Both of these developments were followed by retaliatory Chinese statements, initially on the potential ban on variable interest entities (VIEs), which ultimately survived. Subsequently, Chinese authorities zoomed in on individual companies. Notably, Chinese carpooling app Didi was targeted, forcing its post-float valuation to plummet. According to its latest announcement, the company has decided to delist in New York and move to Hong Kong – a move that requires extra effort.

These developments had severe consequences for Chinese issuers and moderate consequences for US exchanges and global investors. These impacts should increase in the coming months. Until now, the US market has been by far the most popular overseas market for Asian companies. Over the past decade, 80% of Chinese foreign IPO proceeds have come from the US stock market. This represents 37% of all foreign IPOs in the United States during the same period, according to the OECD Report on Asian Capital Markets.

Yet the marriage of Chinese issuers with US markets appears to be coming to an end, especially given the latest announcement by the China Securities Regulatory Commission (CSRC) that Chinese issuers will be required to obtain approval in their country before raising capital abroad. Until then, such restrictions were formally practiced in a handful of less developed markets like Algeria. Restrictions have also been practiced informally in a few other countries, where governments have pressured issuers to register domestically first.

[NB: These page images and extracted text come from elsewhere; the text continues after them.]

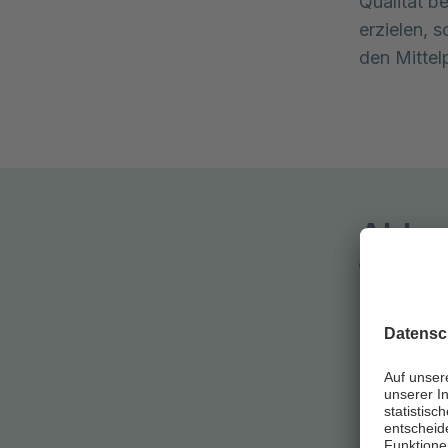
Qualität b
erzielen, 
den Mittelp
Ablau
Die Ziele 
Patient:in
1. Erstge
Im ersten 
Geschichte
bildgebend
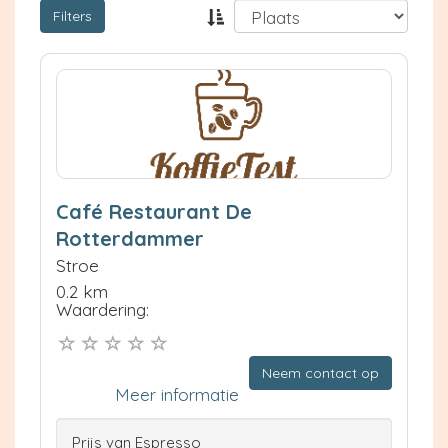
Filters
Café Restaurant De
Rotterdammer
Stroe
0.2 km
Waardering:
Neem contact op
Meer informatie
Prijs van Espresso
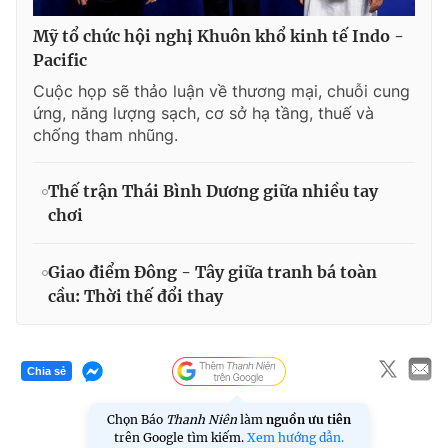
Mỹ tổ chức hội nghị Khuôn khổ kinh tế Indo -
Pacific
Cuộc họp sẽ thảo luận về thương mại, chuỗi cung
ứng, năng lượng sạch, cơ sở hạ tầng, thuế và
chống tham nhũng.
Thế trận Thái Bình Dương giữa nhiều tay
chơi
Giao điểm Đông - Tây giữa tranh bá toàn
cầu: Thời thế đổi thay
Chia sẻ
Chọn Báo
Thanh Niên
làm
nguồn ưu tiên
trên Google tìm kiếm.
Xem hướng dẫn.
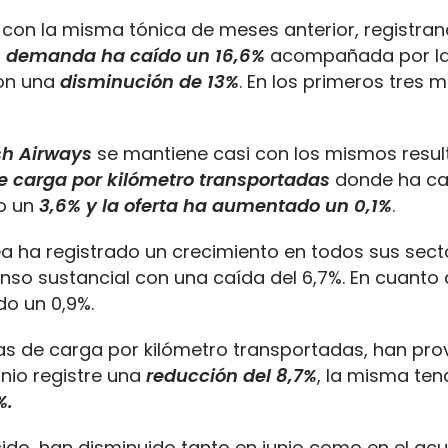
con la misma tónica de meses anterior, registran
a
demanda ha caído un 16,6%
acompañada por l
con una
disminución de 13%
. En los primeros tres 
ish Airways
se mantiene casi con los mismos resu
 carga por kilómetro transportadas
donde ha ca
o un
3,6% y la oferta ha aumentado un 0,1%
.
nea ha registrado un crecimiento en todos sus sect
so sustancial con una caída del 6,7%. En cuanto 
do un 0,9%.
das de carga por kilómetro transportadas, han pr
unio registre una
reducción del 8,7%
, la misma ten
%.
ecido, han disminuido tanto en junio como en el a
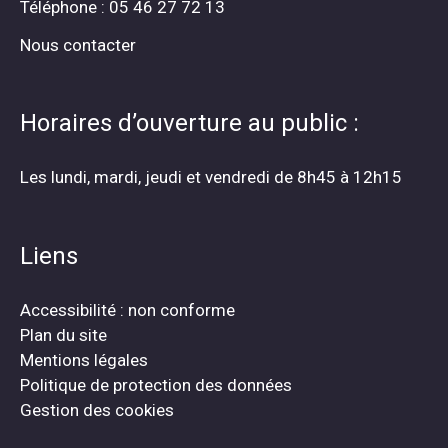
Téléphone : 05 46 27 72 13
Nous contacter
Horaires d’ouverture au public :
Les lundi, mardi, jeudi et vendredi de 8h45 à 12h15
Liens
Accessibilité : non conforme
Plan du site
Mentions légales
Politique de protection des données
Gestion des cookies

Getting that approval will be tricky. Even for local listings, the lengthy CSRC review process has indeed been one of the reasons Chinese companies have sought to raise capital overseas. It normally takes at least a year for IPO applications to be processed with a rejection rate of around 30%, according to the OECD. Given the current turn of events, approval of foreign listings by Chinese issuers is likely to take even longer.

An interesting question raised by these events is who Chinese companies will turn to if they are no longer welcome – Ironically, by US and Chinese authorities – to raise capital in the United States. Although for different reasons, both administrations are increasingly concerned about the power of tech companies. Indeed, the promised redirection of Didi’s listing from New York to the Hong Kong Stock Exchange provides a glimpse of what could possibly be a broader trend in the months ahead.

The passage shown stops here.